Implicações dos incêndios rurais no meio aquático
Os mais de 100.000 ha de área ardida no corrente ano não podem deixar de nos fazer refletir sobre as consequências deste desastre ambiental, nomeadamente em termos de perda de solo nas bacias hidrográficas. A cor negra que apresenta o solo florestal após o fogo deve-se à acumulação de cinzas e folhada parcialmente consumida. As propriedades do solo são fortemente afetadas, verificando-se, frequentemente, um aumento do pH e da condutividade elétrica (esta devido à mineralização da matéria orgânica), afetando a capacidade enzimática do solo. Á superfície podem atingir-se temperaturas de 500-800 0C, até mesmo de 1.440 0C, mas como o solo é mau condutor a diminuição da temperatura em profundidade é muito acentuada a níveis inferiores aos 5 cm de profundidade. Outra consequência do fogo resulta no aumento da hidrofobicidade (repelência à água) do solo, processo que se intensifica continuamente até aos 250 ºC, com efeitos diretos na diminuição da infiltração da água, resultado da acumulação de cinzas, volatilização dos compostos orgânicos e posterior condensação nas partículas do solo. O carbono e o azoto tendem a ser completamente volatilizados a temperaturas superiores a 550 ºC enquanto que elementos como cálcio (Ca) e magnésio (Mg), necessitam de temperaturas mais altas para serem volatilizados, acabando por ser exportados através das cinzas. Acresce que o mencionado aumento do pH e da condutividade favorecem também a solubilidade de catiões como Ca, Mg, sódio (Na) e potássio (K). Saliente-se que, mesmo para temperaturas superiores a 80 ºC, verifica-se já uma alteração profunda na flora microbiana do solo, com o seu desaparecimento completo acima dos 150 ºC.

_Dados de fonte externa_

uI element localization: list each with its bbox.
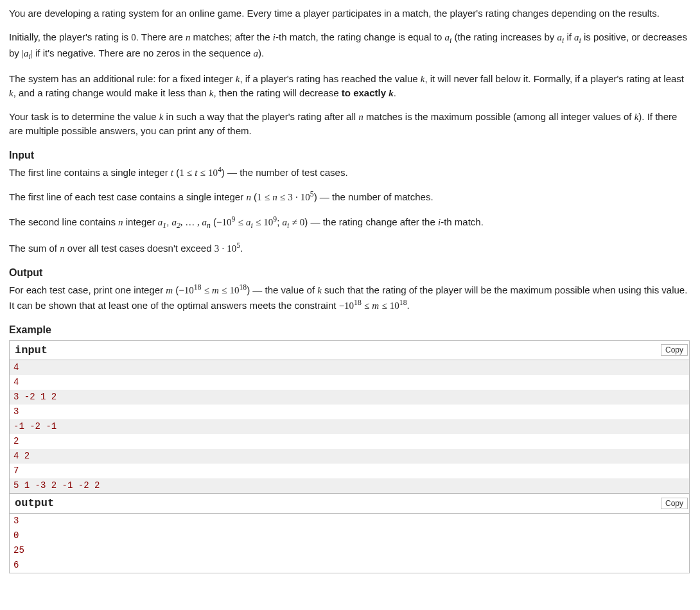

Fogo em progresso em Andrães, Vila Real (2018)
Os fatores acima mencionados favorecem a erosão hídrica (e a lixiviação de nutrientes), causada pelo efeito splash (mobilização das partículas de solo com a energia cinética das gotas de água) e pelo escoamento superficial, variando de acordo com a intensidade e quantidade da precipitação, bem como do comprimento da encosta e rugosidade superficial, aspetos potenciados pela mencionada impermeabilização das camadas superficiais. As alterações hidrológicas que podem ocasionar cheias intensas e perdas de solo são muto variáveis de acordo com a natureza da combustão. Acresce que a estrutura, textura e porosidade do solo variam também com as condições térmicas verificadas à superfície durante o fogo. Por exemplo, os incêndios muito intensos podem levar à fusão das argilas e ao aumento proporcional do limo e areia. Embora a literatura disponível aponte números muito variados, perdas de solo extremas podem variar entre 20 a 170 ton. ha-1 /ano, não só em Portugal, mas também na Bacia Mediterrânica.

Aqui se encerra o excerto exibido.